Ceramic Works
Provenance - Cloud Provider Data Governance & Compliance analysis with world map

Provenance - Open-Source Cloud Compliance Intelligence

Client

Ceramic Works

Timeline

March 2026 - Ongoing

Services
ResearchData CurationWeb DevelopmentDev Ops
Technologies
TanStack StartDrizzle ORMPostgresTailwindTypescriptNetlifyNeon

What started as a frustrating gap in available tooling became a fully-featured, open-source compliance intelligence platform covering 55 cloud providers across 42 countries.

Overview

What started as a frustrating gap in available tooling became a fully-featured, open-source compliance intelligence platform covering 55 cloud providers across 42 countries.

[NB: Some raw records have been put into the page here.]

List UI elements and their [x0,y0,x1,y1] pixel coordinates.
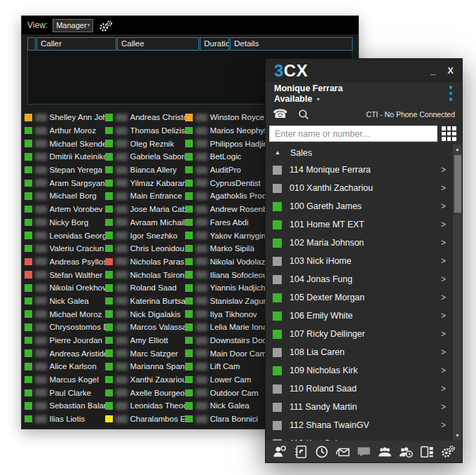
contact-row[interactable]: Charalambos Elefthe... [105,413,185,426]
group-header-sales[interactable]: ▲ Sales [266,145,462,161]
extension-row[interactable]: 113 Kurt Sainer > [266,434,462,441]
contact-row[interactable]: Thomas Delizisis [105,124,185,138]
scrollbar-thumb[interactable] [454,155,461,213]
contact-row[interactable]: Marcus Kogel [25,373,106,387]
chevron-right-icon[interactable]: > [441,384,446,394]
contact-row[interactable]: Stepan Yerega [25,163,106,177]
chevron-right-icon[interactable]: > [441,347,446,357]
extension-row[interactable]: 010 Xanthi Zachariou > [266,179,462,197]
contact-row[interactable]: Jose Maria Caballero [105,203,185,216]
contact-row[interactable]: Yilmaz Kabaran [105,176,185,189]
extension-row[interactable]: 102 Maria Johnson > [266,234,462,252]
contact-row[interactable]: Marc Satzger [105,347,185,360]
contact-row[interactable]: Pierre Jourdan [25,334,106,347]
contact-row[interactable]: Amy Elliott [105,334,185,347]
scrollbar[interactable]: ▲ ▼ [453,145,462,441]
contact-row[interactable]: Stefan Walther [25,268,106,281]
contact-row[interactable]: Marcos Valassas [105,321,185,334]
chat-icon[interactable] [356,444,372,460]
chevron-right-icon[interactable]: > [441,274,446,284]
contact-row[interactable]: Katerina Burtsava [105,295,185,308]
more-options-menu-icon[interactable] [449,86,453,101]
contact-row[interactable]: Igor Snezhko [105,229,185,242]
search-input[interactable] [269,126,437,142]
presence-status-dropdown[interactable]: Available ▼ [274,94,343,105]
extension-row[interactable]: 100 Gareth James > [266,197,462,215]
contact-row[interactable]: Michael Moroz [25,307,106,321]
contact-row[interactable]: Artem Vorobev [25,203,106,216]
contact-row[interactable]: Valeriu Craciun [25,242,106,255]
column-header-caller[interactable]: Caller [36,37,116,51]
contact-row[interactable]: Ilias Liotis [25,413,106,426]
chevron-right-icon[interactable]: > [441,293,446,302]
contact-row[interactable]: Roland Saad [105,281,185,295]
chevron-right-icon[interactable]: > [441,420,446,430]
contact-row[interactable]: Arthur Moroz [25,124,106,138]
chevron-right-icon[interactable]: > [441,165,446,175]
view-dropdown[interactable]: Manager ▼ [53,19,93,32]
contact-row[interactable]: Leonidas Georgiou [25,229,106,242]
extension-row[interactable]: 107 Ricky Dellinger > [266,325,462,343]
contact-row[interactable]: Main Entrance [105,189,185,203]
search-icon[interactable] [297,108,311,121]
contact-row[interactable]: Aram Sargsyan [25,176,106,189]
chevron-right-icon[interactable]: > [441,220,446,229]
agent-status-icon[interactable] [272,444,287,460]
chevron-right-icon[interactable]: > [441,311,446,321]
chevron-right-icon[interactable]: > [441,183,446,193]
minimize-button[interactable]: _ [430,65,435,76]
contact-row[interactable]: Sebastian Balan [25,399,106,413]
contact-row[interactable]: Alice Karlson [25,360,106,373]
contact-row[interactable]: Paul Clarke [25,386,106,399]
contact-row[interactable]: Axelle Bourgeois [105,386,185,399]
chevron-right-icon[interactable]: > [441,238,446,248]
contact-row[interactable]: Nick Galea [25,295,106,308]
contact-row[interactable]: Nikolai Orekhov [25,281,106,295]
call-history-icon[interactable] [314,444,329,460]
contact-row[interactable]: Xanthi Zaxariou [105,373,185,387]
chevron-right-icon[interactable]: > [441,329,446,339]
contact-row[interactable]: Michael Borg [25,189,106,203]
extension-row[interactable]: 105 Dexter Morgan > [266,288,462,307]
switchboard-icon[interactable] [419,444,435,460]
contact-row[interactable]: Nicky Borg [25,216,106,229]
contact-row[interactable]: Nicholas Tsironis [105,268,185,281]
contact-row[interactable]: Andreas Christodoul... [105,111,185,124]
contacts-book-icon[interactable] [293,444,308,460]
contact-row[interactable]: Michael Skender [25,137,106,150]
chevron-right-icon[interactable]: > [441,402,446,412]
contact-row[interactable]: Oleg Reznik [105,137,185,150]
close-button[interactable]: X [447,65,454,76]
settings-gears-icon[interactable] [98,19,114,32]
chevron-right-icon[interactable]: > [441,256,446,266]
extension-row[interactable]: 114 Monique Ferrara > [266,161,462,179]
contact-row[interactable]: Avraam Michailidis [105,216,185,229]
extension-row[interactable]: 104 Jonas Fung > [266,270,462,288]
column-header-details[interactable]: Details [230,37,353,51]
contact-row[interactable]: Bianca Allery [105,163,185,177]
column-header-callee[interactable]: Callee [117,37,199,51]
contact-row[interactable]: Chrysostomos Daniel [25,321,106,334]
extension-row[interactable]: 101 Home MT EXT > [266,215,462,234]
scroll-down-icon[interactable]: ▼ [453,431,462,440]
contact-row[interactable]: Gabriela Saborio Ada... [105,150,185,163]
contact-row[interactable]: Andreas Psyllos [25,255,106,269]
scheduled-conference-icon[interactable] [398,444,414,460]
chevron-right-icon[interactable]: > [441,201,446,211]
phone-icon[interactable]: ☎ [273,107,287,121]
extension-row[interactable]: 112 Shana TwainGV > [266,416,462,434]
extension-row[interactable]: 106 Emily White > [266,307,462,325]
contact-row[interactable]: Leonidas Theocleous [105,399,185,413]
contact-row[interactable]: Shelley Ann Johnson [25,111,106,124]
contact-row[interactable]: Chris Leonidou [105,242,185,255]
extension-row[interactable]: 110 Roland Saad > [266,380,462,398]
contact-row[interactable]: Nick Digalakis [105,307,185,321]
extension-row[interactable]: 103 Nick iHome > [266,252,462,270]
dialpad-icon[interactable] [442,126,457,142]
extension-row[interactable]: 111 Sandy Martin > [266,398,462,416]
chevron-right-icon[interactable]: > [441,366,446,375]
extension-row[interactable]: 109 Nicholas Kirk > [266,361,462,380]
contact-row[interactable]: Andreas Aristidou [25,347,106,360]
voicemail-icon[interactable] [335,444,351,460]
contact-row[interactable]: Nicholas Paras [105,255,185,269]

While building Recorde — a privacy-first analytics platform for UK businesses, built around DUAA 2025 and GDPR compliance — the same question kept surfacing: where is this data actually going, and who has legal access to it? Every new provider evaluation meant manually trawling trust pages, privacy policies, and compliance documentation to piece together a picture that should have been obvious.

No single source existed that combined data residency, compliance certifications, jurisdiction risk, and CLOUD Act exposure in one place. So we built Provenance — the tool we needed while building everything else.

The Challenge

Building a GDPR and DUAA 2025-compliant product forces a level of due diligence that most developers never have to think about. It's not enough to know a provider has EU data centres. You need to know whether their parent company is US-incorporated, whether they're subject to the CLOUD Act, which certifications they actually hold (versus claim), and which data protection laws apply in each region they operate.

The manual process was unsustainable. Each provider audit meant visiting multiple pages, cross-referencing documentation, and making judgment calls on ambiguous or outdated information — with no audit trail and no easy way to compare across providers. For a single provider this takes time. For an entire stack, it becomes a significant compliance bottleneck.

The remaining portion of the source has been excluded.